I'm using h5py with LZF compression to store NumPy arrays in HDF5 files.

It works well, and my compressed files are much more portable than the uncompressed ones. However, if I try to view the compressed files using applications like vitables and HDFView, I get the following errors:

"Error: problems reading records. The dataset seems to be compressed with the None library. Check that it is installed in your system, please" in vitables and

"ncsa.hdf.hdf5lib.exceptions.HDF5Exception: ncsa.hdf.hdf5lib.exceptions.HDF5LibraryException: Can't open directory or file" in HDFView.

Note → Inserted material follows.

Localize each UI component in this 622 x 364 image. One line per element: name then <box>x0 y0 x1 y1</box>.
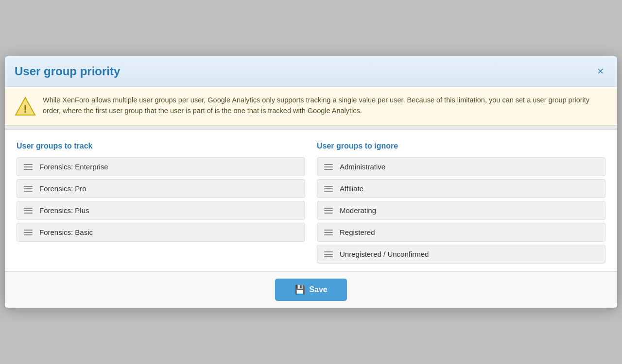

I can browse the file structures OK in both appications, but opening an array produces an error. If I turn off compression, the problem goes away. As an example, after running the code below, opening array_1 gives me the error, but array_2 doesn't.

import numpy as np, h5py

h5_path = r'D:\test.h5'

f = h5py.File(h5_path, 'w')

# Create fake data
data = (np.random.random(1E6)*100).astype(int)

# Save with compression
dset1 = f.create_dataset(r'/path/to/arrays/array_1', data=data, 
                         compression='lzf')

# Save without compression
dset2 = f.create_dataset(r'/path/to/arrays/array_2', data=data)

# Set some object properties
dset1.attrs['Description'] = 'Compressed array.'
dset2.attrs['Description'] = 'Uncompressed array.'

f.close()

Is this behaviour expected, or am I doing something wrong?

If vitables and HDFView can't open compressed arrays, is there an alternative viewer that can?

Thanks very much!

2

2 Answers

6
votes

I had the exact same problem for datasets stored with LZF compression, and I ended up finding this post. With HDFView I managed to view datasets that were compressed using GZIP with a compression level of 9, i.e.:

dset = f.create_dataset('someData', data=data, compression="gzip", compression_opts=9)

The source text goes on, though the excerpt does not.